*** Opening of SOURCE RECORDS ***
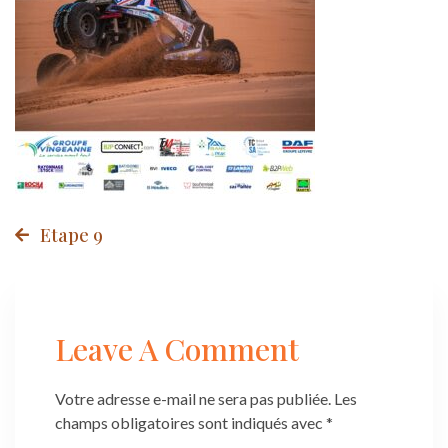
Post
Etape 9
navigation
Leave A Comment
Votre adresse e-mail ne sera pas publiée.
Les
champs obligatoires sont indiqués avec
*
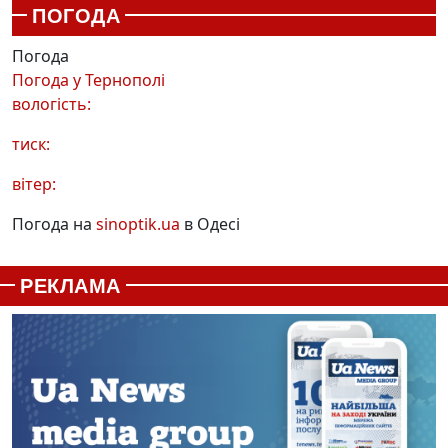
ПОГОДА
Погода
Погода у
Тернополі
вологість:
тиск:
вітер:
Погода на
sinoptik.ua
в Одесі
РЕКЛАМА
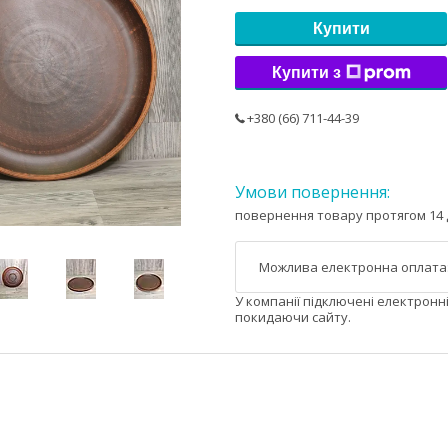
Купити
Купити з
+380 (66) 711-44-39
повернення товару протягом 14 
У компанії підключені електронн
покидаючи сайту.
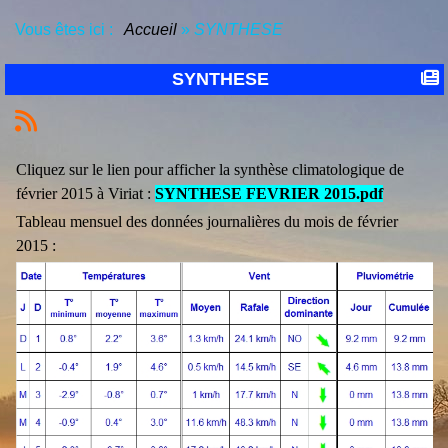
Vous êtes ici :
Accueil
»
SYNTHESE
SYNTHESE
Cliquez sur le lien pour afficher la synthèse climatologique de
février 2015 à Viriat :
SYNTHESE FEVRIER 2015.pdf
Tableau mensuel des données journalières du mois de février
2015 :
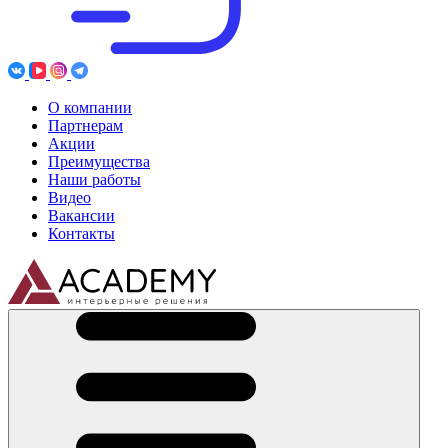
О компании
Партнерам
Акции
Преимущества
Наши работы
Видео
Вакансии
Контакты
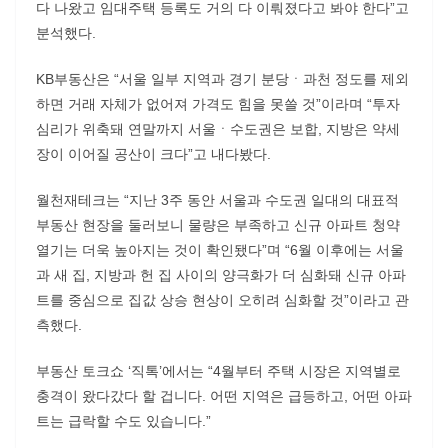
다 나왔고 임대주택 등록도 거의 다 이뤄졌다고 봐야 한다”고
분석했다.
KB부동산은 “서울 일부 지역과 경기 분당ㆍ과천 정도를 제외
하면 거래 자체가 없어져 가격도 힘을 못쓸 것”이라며 “투자
심리가 위축돼 연말까지 서울ㆍ수도권은 보합, 지방은 약세
장이 이어질 공산이 크다”고 내다봤다.
월천재테크는 “지난 3주 동안 서울과 수도권 일대의 대표적
부동산 현장을 둘러보니 물량은 부족하고 신규 아파트 청약
열기는 더욱 높아지는 것이 확인됐다”며 “6월 이후에는 서울
과 새 집, 지방과 헌 집 사이의 양극화가 더 심화돼 신규 아파
트를 중심으로 집값 상승 현상이 오히려 심화할 것”이라고 관
측했다.
부동산 토크쇼 ‘직톡’에서는 “4월부터 주택 시장은 지역별로
충격이 왔다갔다 할 겁니다. 어떤 지역은 급등하고, 어떤 아파
트는 급락할 수도 있습니다.”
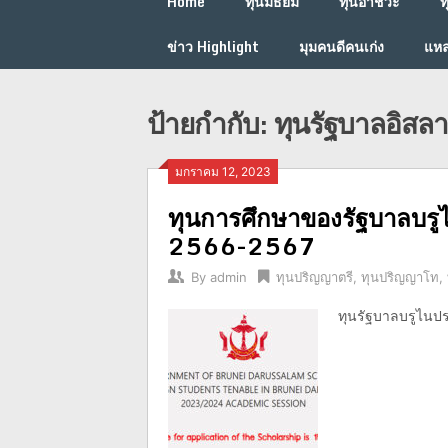
Home
ทุนมัธยม
ทุนอาชีวะ
ท
ข่าว Highlight
มุมคนดีคนเก่ง
แหล
ป้ายกำกับ:
ทุนรัฐบาลอิสล
มกราคม 12, 2023
ทุนการศึกษาของรัฐบาลบรู
2566-2567
By
admin
ทุนปริญญาตรี
,
ทุนปริญญาโท
,
ทุนรัฐบาลบรูไนป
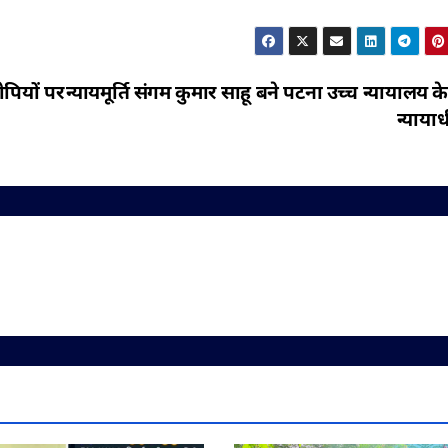
ोपियों पर
न्यायमूर्ति संगम कुमार साहू बने पटना उच्च न्यायालय के
न्याया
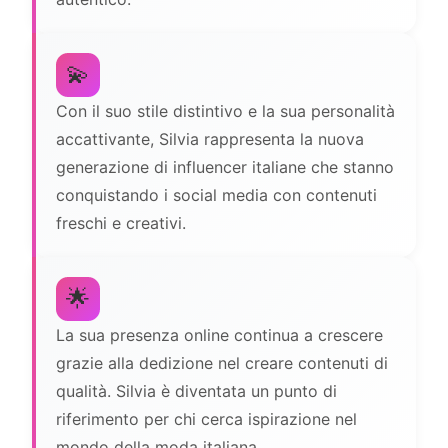
💫
Con il suo stile distintivo e la sua personalità
accattivante, Silvia rappresenta la nuova
generazione di influencer italiane che stanno
conquistando i social media con contenuti
freschi e creativi.
🌟
La sua presenza online continua a crescere
grazie alla dedizione nel creare contenuti di
qualità. Silvia è diventata un punto di
riferimento per chi cerca ispirazione nel
mondo della moda italiana.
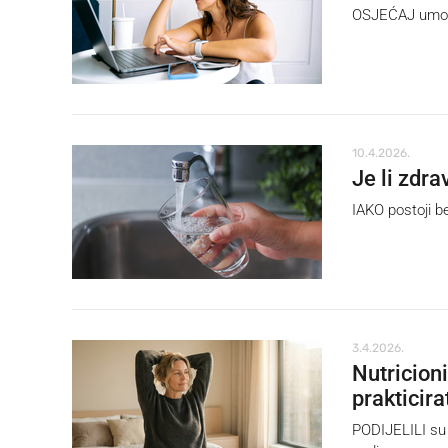
OSJEĆAJ umora 
10.4.2026.
Je li zdra
IAKO postoji b
3.4.2026.
Nutricioni
prakticira
PODIJELILI su 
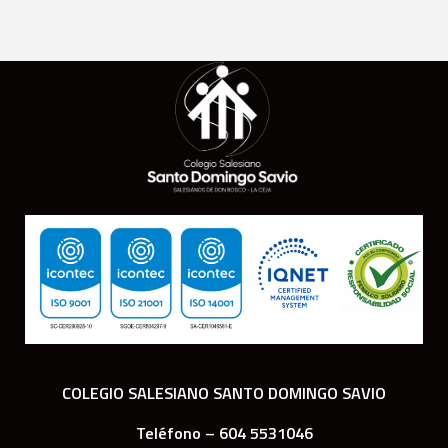
COLEGIO SALESIANO SANTO DOMINGO SAVIO
Teléfono – 604 5531046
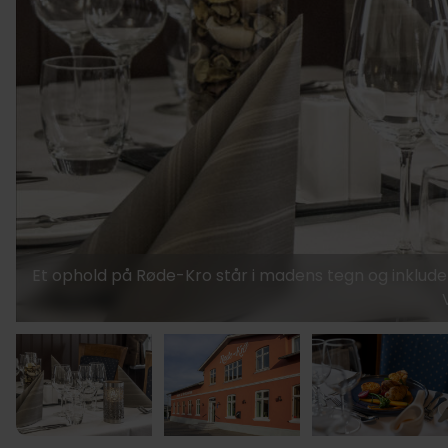
Et ophold på Røde-Kro står i madens tegn og inklu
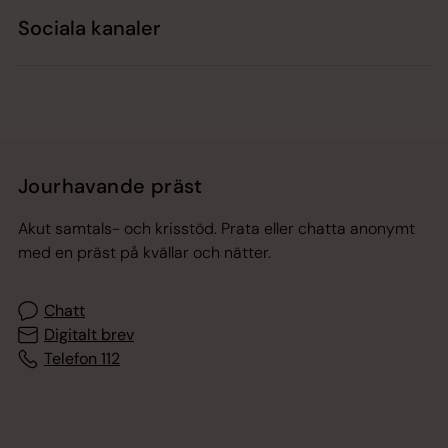
Sociala kanaler
Jourhavande präst
Akut samtals- och krisstöd. Prata eller chatta anonymt
med en präst på kvällar och nätter.
Chatt
Digitalt brev
Telefon 112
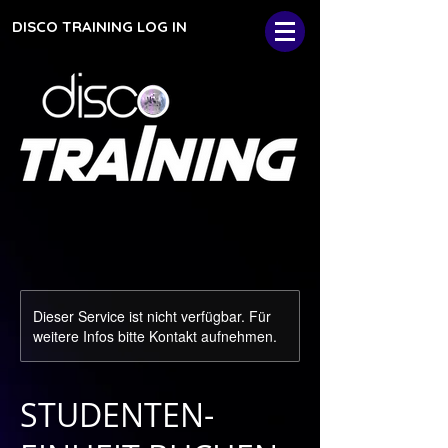
DISCO TRAINING LOG IN
Dieser Service ist nicht verfügbar. Für
weitere Infos bitte Kontakt aufnehmen.
STUDENTEN-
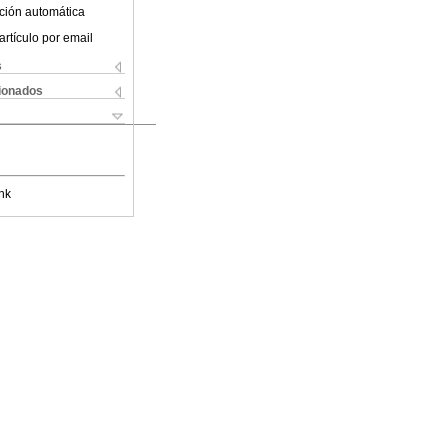
ción automática
artículo por email
s
cionados
nk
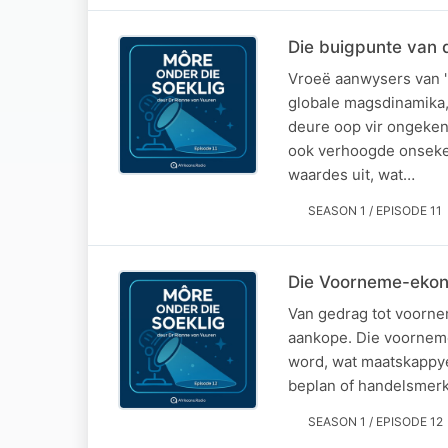
Die buigpunte van 
Vroeë aanwysers van '
globale magsdinamika,
deure oop vir ongeken
ook verhoogde onseker
waardes uit, wat…
SEASON 1 / EPISODE 11
Die Voorneme-eko
Van gedrag tot voorne
aankope. Die voorneme
word, wat maatskappye
beplan of handelsmerk
SEASON 1 / EPISODE 12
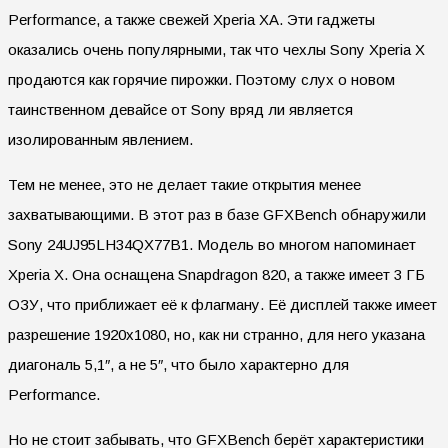
Performance, а также свежей Xperia XA. Эти гаджеты
оказались очень популярными, так что чехлы Sony Xperia X
продаются как горячие пирожки. Поэтому слух о новом
таинственном девайсе от Sony вряд ли является
изолированным явлением.
Тем не менее, это не делает такие открытия менее
захватывающими. В этот раз в базе GFXBench обнаружили
Sony 24UJ95LH34QX77B1. Модель во многом напоминает
Xperia X. Она оснащена Snapdragon 820, а также имеет 3 ГБ
ОЗУ, что приближает её к флагману. Её дисплей также имеет
разрешение 1920х1080, но, как ни странно, для него указана
диагональ 5,1″, а не 5″, что было характерно для
Performance.
Но не стоит забывать, что GFXBench берёт характеристики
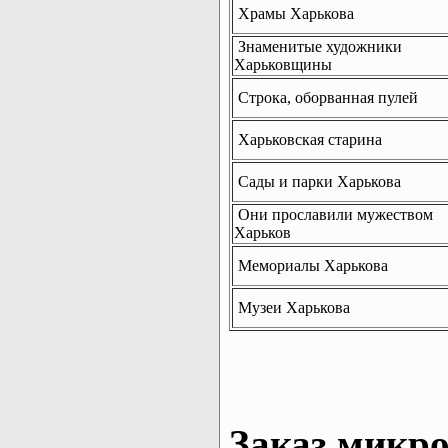
Храмы Харькова
Знаменитые художники
Харьковщины
Строка, оборванная пулей
Харьковская старина
Сады и парки Харькова
Они прославили мужеством
Харьков
Мемориалы Харькова
Музеи Харькова
Заказ микро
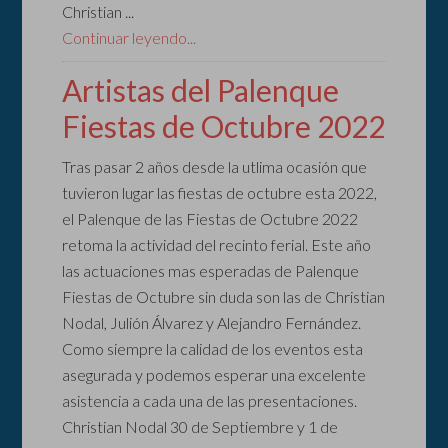
Christian ...
Continuar leyendo...
Artistas del Palenque
Fiestas de Octubre 2022
Tras pasar 2 años desde la utlima ocasión que
tuvieron lugar las fiestas de octubre esta 2022,
el Palenque de las Fiestas de Octubre 2022
retoma la actividad del recinto ferial. Este año
las actuaciones mas esperadas de Palenque
Fiestas de Octubre sin duda son las de Christian
Nodal, Julión Álvarez y Alejandro Fernández.
Como siempre la calidad de los eventos esta
asegurada y podemos esperar una excelente
asistencia a cada una de las presentaciones.
Christian Nodal 30 de Septiembre y 1 de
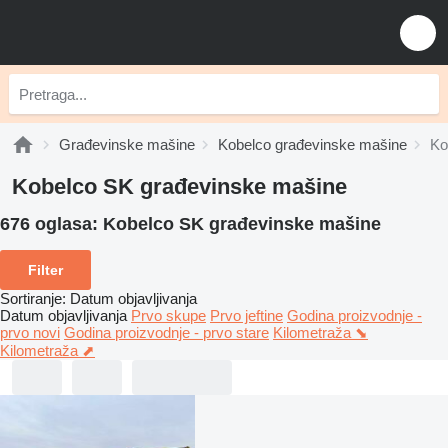
Građevinske mašine
Kobelco građevinske mašine
Ko
Kobelco SK građevinske mašine
676 oglasa:
Kobelco SK građevinske mašine
Filter
Sortiranje
:
Datum objavljivanja
Datum objavljivanja
Prvo skupe
Prvo jeftine
Godina proizvodnje -
prvo novi
Godina proizvodnje - prvo stare
Kilometraža ⬊
Kilometraža ⬈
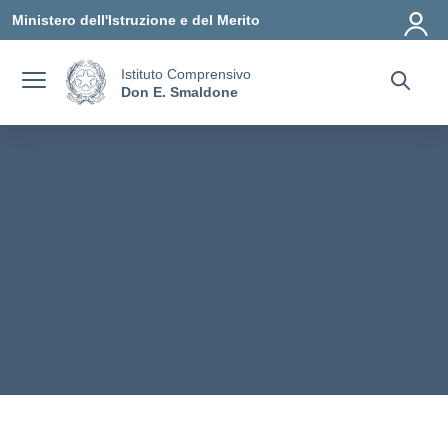
Vai ai contenuti
Vai al menu di navigazione
Vai al footer
Ministero dell'Istruzione e del Merito
Istituto Comprensivo
Don E. Smaldone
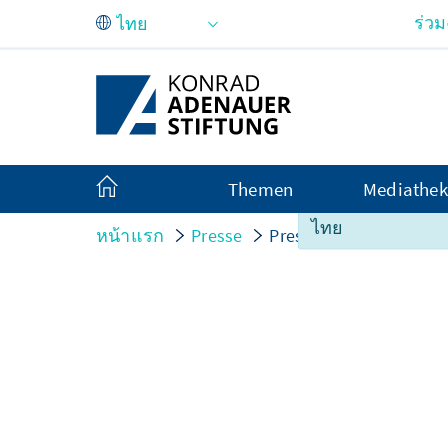
Skip to Main Content
ร่ว
Themen
Mediathek
ขออภัย เนื้อหาในหน
ไทย
หน้าแรก
Presse
Pressemitteilungen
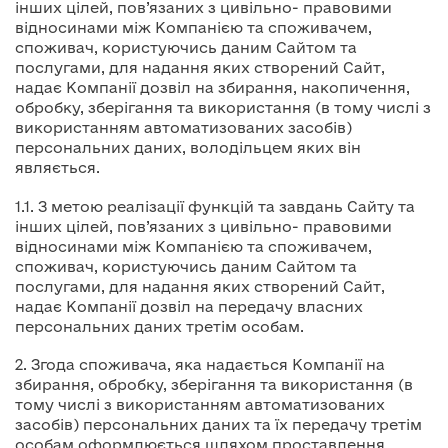
інших цілей, пов’язаних з цивільно- правовими
відносинами між Компанією та споживачем,
споживач, користуючись даним Сайтом та
послугами, для надання яких створений Сайт,
надає Компанії дозвіл на збирання, накопичення,
обробку, зберігання та використання (в тому числі з
використанням автоматизованих засобів)
персональних даних, володільцем яких він
являється.
1.1. З метою реалізації функцій та завдань Сайту та
інших цілей, пов’язаних з цивільно- правовими
відносинами між Компанією та споживачем,
споживач, користуючись даним Сайтом та
послугами, для надання яких створений Сайт,
надає Компанії дозвіл на передачу власних
персональних даних третім особам.
2. Згода споживача, яка надається Компанії на
збирання, обробку, зберігання та використання (в
тому числі з використанням автоматизованих
засобів) персональних даних та їх передачу третім
особам оформлюється шляхом проставлення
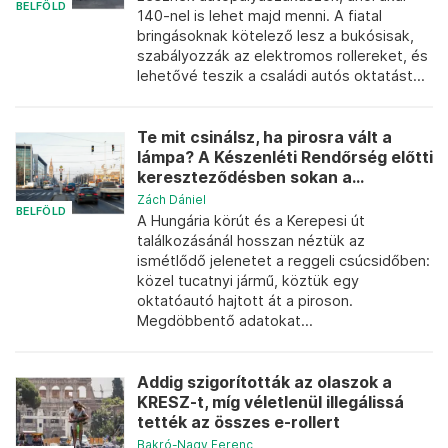
BELFÖLD
140-nel is lehet majd menni. A fiatal
bringásoknak kötelező lesz a bukósisak,
szabályozzák az elektromos rollereket, és
lehetővé teszik a családi autós oktatást...
Te mit csinálsz, ha pirosra vált a
lámpa? A Készenléti Rendőrség előtti
kereszteződésben sokan a...
Zách Dániel
BELFÖLD
A Hungária körút és a Kerepesi út
találkozásánál hosszan néztük az
ismétlődő jelenetet a reggeli csúcsidőben:
közel tucatnyi jármű, köztük egy
oktatóautó hajtott át a piroson.
Megdöbbentő adatokat...
Addig szigorították az olaszok a
KRESZ-t, míg véletlenül illegálissá
tették az összes e-rollert
Bakró-Nagy Ferenc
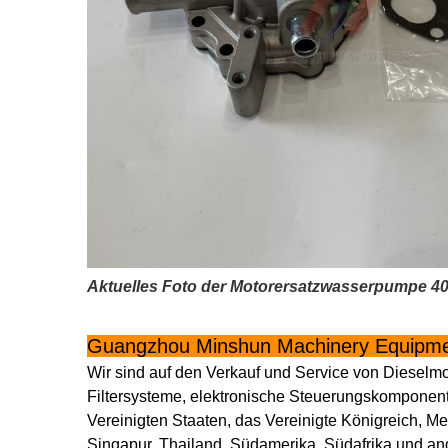
Aktuelles Foto der Motorersatzwasserpumpe 40
Guangzhou Minshun Machinery Equipmen
Wir sind auf den Verkauf und Service von Dieselm
Filtersysteme, elektronische Steuerungskomponen
Vereinigten Staaten, das Vereinigte Königreich, Me
Singapur, Thailand, Südamerika, Südafrika und a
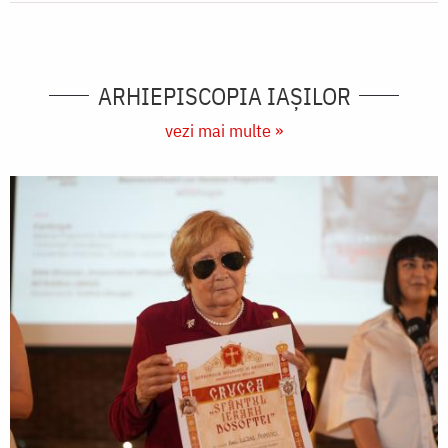
ARHIEPISCOPIA IAŞILOR
vezi mai multe »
*** Close of SOURCE RECORDS ***
▸ **WHAT YOU HAVE TO DO**
Go through the data above and return each line containing the string "Nodal".

▸ **RESULT**
Nodal, Julión Álvarez y Alejandro Fernández.
Christian Nodal 30 de Septiembre y 1 de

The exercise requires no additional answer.